Publishers are attached at the file level, not the book level. This means different editions of the same book can have different publishers. A file references one publisher at whatever level of specificity is known from the source metadata.

Publisher hierarchy. Publishers can be organized into a parent-child hierarchy to express relationships between imprints, divisions, and parent companies — they are all "publishers" at different levels of the tree. For example, "Dutton" might be a child of "Penguin Publishing Group", which is a child of "Penguin Random House". Set a parent publisher from the publisher edit dialog. The detail page displays the full ancestor chain as clickable breadcrumbs.

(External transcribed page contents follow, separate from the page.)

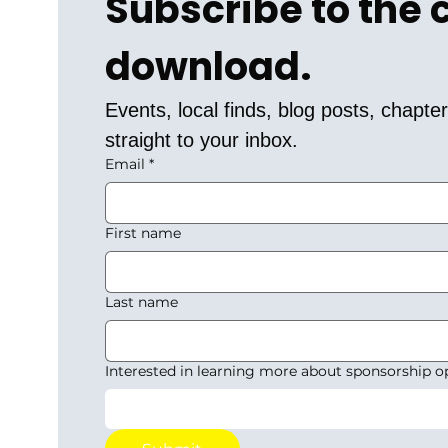
Subscribe to the
download.
Events, local finds, blog posts, chapt
straight to your inbox.
Email
*
First name
Last name
Interested in learning more about sponsorship o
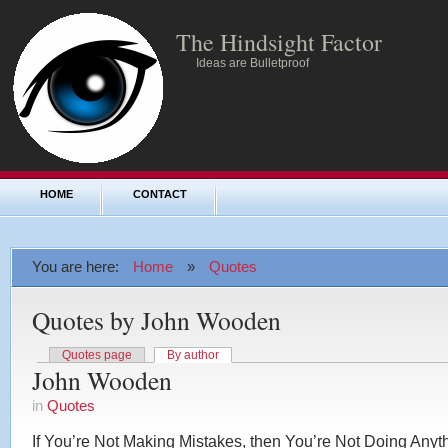
The Hindsight Factor
Ideas are Bulletproof
HOME
CONTACT
You are here:
Home
»
Quotes
Quotes by John Wooden
Quotes page
By author
John Wooden
in
Quotes
If You’re Not Making Mistakes, then You’re Not Doing Anyt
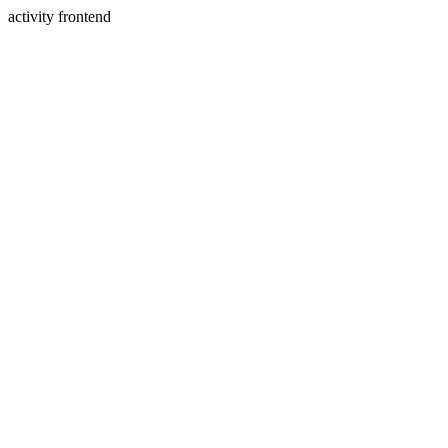
activity frontend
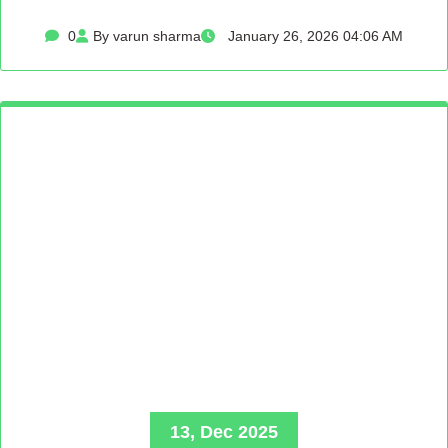
0
By varun sharma
January 26, 2026 04:06 AM
13, Dec 2025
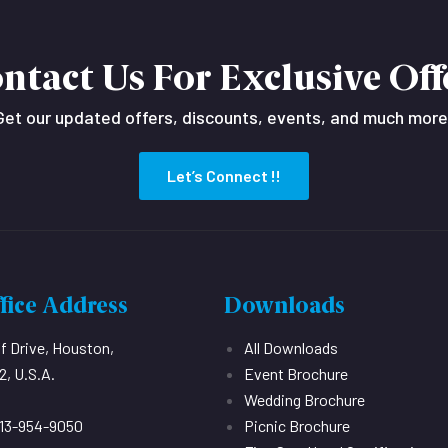
ntact Us For Exclusive Off
Get our updated offers, discounts, events, and much more
Let’s Connect !!
fice Address
Downloads
ff Drive, Houston,
All Downloads
, U.S.A.
Event Brochure
Wedding Brochure
713-954-9050
Picnic Brochure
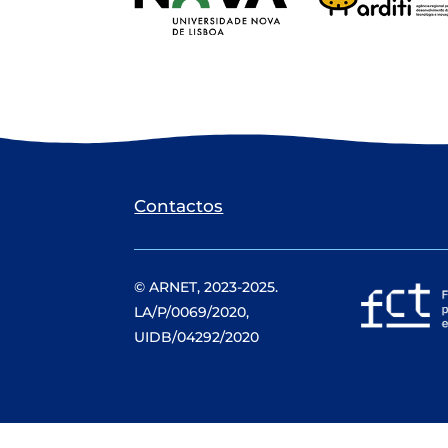
Contactos
© ARNET, 2023-2025.
LA/P/0069/2020,
UIDB/04292/2020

The hierarchy is manually curated — Shisho does not automatically infer parent-child relationships from metadata sources. You build the tree yourself through the edit dialog or the merge picker's "Set as child" action.

Cycle prevention. You cannot make A a child of B if B is already a descendant of A. The parent combobox in the edit dialog automatically excludes the publisher itself and all its descendants to prevent invalid selections.

Descendant-inclusive filtering. Viewing files by publisher includes files attached to any descendant publisher in the hierarchy. For example, viewing files for "Penguin Random House" also shows files tagged with "Dutton" or "Berkley" if those are children (or deeper descendants) of Penguin Random House.

Hierarchy in the UI:

  • Detail page: Shows total file count (inclusive of descendants) and a separate descendant file count badge showing how many of those come from sub-publishers. Lists child publishers with their direct file counts as clickable links.
  • List page: Shows parent publisher name as secondary text, plus per-publisher counts for total files (inclusive of descendants), descendant files, and descendant publishers.

The merge picker on a publisher's detail page offers two actions after selecting another publisher: Merge (moves files, adds an alias, deletes the source) and Set as child (makes the selected publisher a child of the current one without moving files or deleting either publisher). The "Set as child" option is disabled when it would create a cycle.

Identifiers

Identifiers (ISBN, ASIN, etc.) are also file-level. Each file can have multiple identifiers of different types: isbn_10, isbn_13, asin, uuid, goodreads, google, and custom types registered by plugins.

A file has at most one identifier per type. You can have an ISBN-13 and an ASIN on the same file, but you cannot have two ASINs. The file edit dialog enforces this in the type dropdown — types already in use are greyed out until you remove the existing entry.

When you confirm an identify match (via the Identify dialog) and the match brings in an identifier whose type already exists on the file, the incoming value replaces the existing one. Identifiers of types not in the match are kept untouched.

Identifier values are canonicalized on write so comparisons and lookups are insensitive to cosmetic formatting:

  • ISBN-10 / ISBN-13: hyphens, spaces, and ISBN: prefixes are stripped. 978-0-316-76948-8 is stored as 9780316769488.
  • ASIN: uppercased. b08n5wrwnw is stored as B08N5WRWNW.
  • UUID: lowercased, with any leading urn:uuid: prefix removed.
  • Other types: leading/trailing whitespace is trimmed.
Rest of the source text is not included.